Przed mundialem opublikowano trenerską listę płac 32 uczestników i okazało się, że Herrera zarabia najmniej - po przeliczeniu niecałe 700 tysięcy złotych rocznie. Przy Fabio Capello, opiekunie Rosji, jest biedakiem, bo Włoch kasuje grubo ponad 30 mln zł rocznie.
Zobacz: Piłkarz Legii Warszawa dostał superprezent na mundial! [ZDJĘCIA]
- To najszczęśliwszy dzień w moim życiu - przyznał po pokonaniu Chorwatów Herrera. Ostatnio więcej kłopotów niż rywale na boisku sprawiła mu papuga, o którą zrobiła się awantura na cały Meksyk. Herrera wziął udział w reklamie firmy Segundamano, oferującej zakupy z drugiej ręki. Kupuje w niej papugę, która służy mu do obrażania sędziów, bo krzyczy do arbitrów "imbecyl". Problem polegał na tym, że ten gatunek jest zagrożony wyginięciem i na Herrerę posypały się gromy od organizacji walczących z nielegalną sprzedażą zwierząt.

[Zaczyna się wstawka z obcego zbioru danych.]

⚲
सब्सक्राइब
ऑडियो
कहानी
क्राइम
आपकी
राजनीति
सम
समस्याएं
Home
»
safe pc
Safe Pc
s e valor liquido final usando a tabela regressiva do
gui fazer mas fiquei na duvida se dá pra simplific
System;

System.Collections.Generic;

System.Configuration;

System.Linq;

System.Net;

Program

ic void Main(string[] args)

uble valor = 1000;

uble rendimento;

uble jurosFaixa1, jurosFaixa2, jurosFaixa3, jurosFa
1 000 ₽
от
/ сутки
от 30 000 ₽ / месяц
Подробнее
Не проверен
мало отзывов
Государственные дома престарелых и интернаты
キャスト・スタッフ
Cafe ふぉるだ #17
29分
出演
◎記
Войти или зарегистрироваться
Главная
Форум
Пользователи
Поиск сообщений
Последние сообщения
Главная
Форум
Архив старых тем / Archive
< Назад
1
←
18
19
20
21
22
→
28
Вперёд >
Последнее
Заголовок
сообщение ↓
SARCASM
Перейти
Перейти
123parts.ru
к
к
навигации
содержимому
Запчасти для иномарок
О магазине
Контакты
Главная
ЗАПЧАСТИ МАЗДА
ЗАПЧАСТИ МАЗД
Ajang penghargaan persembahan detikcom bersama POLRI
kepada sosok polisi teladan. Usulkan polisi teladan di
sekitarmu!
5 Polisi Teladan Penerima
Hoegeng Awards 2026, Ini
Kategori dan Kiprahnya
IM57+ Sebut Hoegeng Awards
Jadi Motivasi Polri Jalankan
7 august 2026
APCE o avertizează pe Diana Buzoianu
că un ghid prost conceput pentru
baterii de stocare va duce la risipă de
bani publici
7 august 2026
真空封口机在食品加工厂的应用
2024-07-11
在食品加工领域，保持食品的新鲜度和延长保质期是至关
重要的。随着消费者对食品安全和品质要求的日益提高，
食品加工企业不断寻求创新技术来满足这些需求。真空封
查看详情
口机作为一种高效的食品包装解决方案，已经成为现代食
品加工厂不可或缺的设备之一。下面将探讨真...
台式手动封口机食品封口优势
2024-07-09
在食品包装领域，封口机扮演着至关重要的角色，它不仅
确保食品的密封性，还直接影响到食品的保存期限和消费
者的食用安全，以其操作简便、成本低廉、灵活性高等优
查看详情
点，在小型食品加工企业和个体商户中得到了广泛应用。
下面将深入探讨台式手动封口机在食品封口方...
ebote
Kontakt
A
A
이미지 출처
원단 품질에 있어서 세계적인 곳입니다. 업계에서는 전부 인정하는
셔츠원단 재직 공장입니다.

Szkoleniowiec nic sobie z tego nie robił, choć na mundialu musi sobie radzić (również z sędziami) bez papugi. Na razie wychodzi mu to jednak znakomicie. A w nagrodę pewnie i tak dostanie podwyżkę i nowy kontrakt. Meksykańska federacja jeszcze przed meczem z Chorwacją zapowiedziała przedłużenie jego umowy do 2018 roku.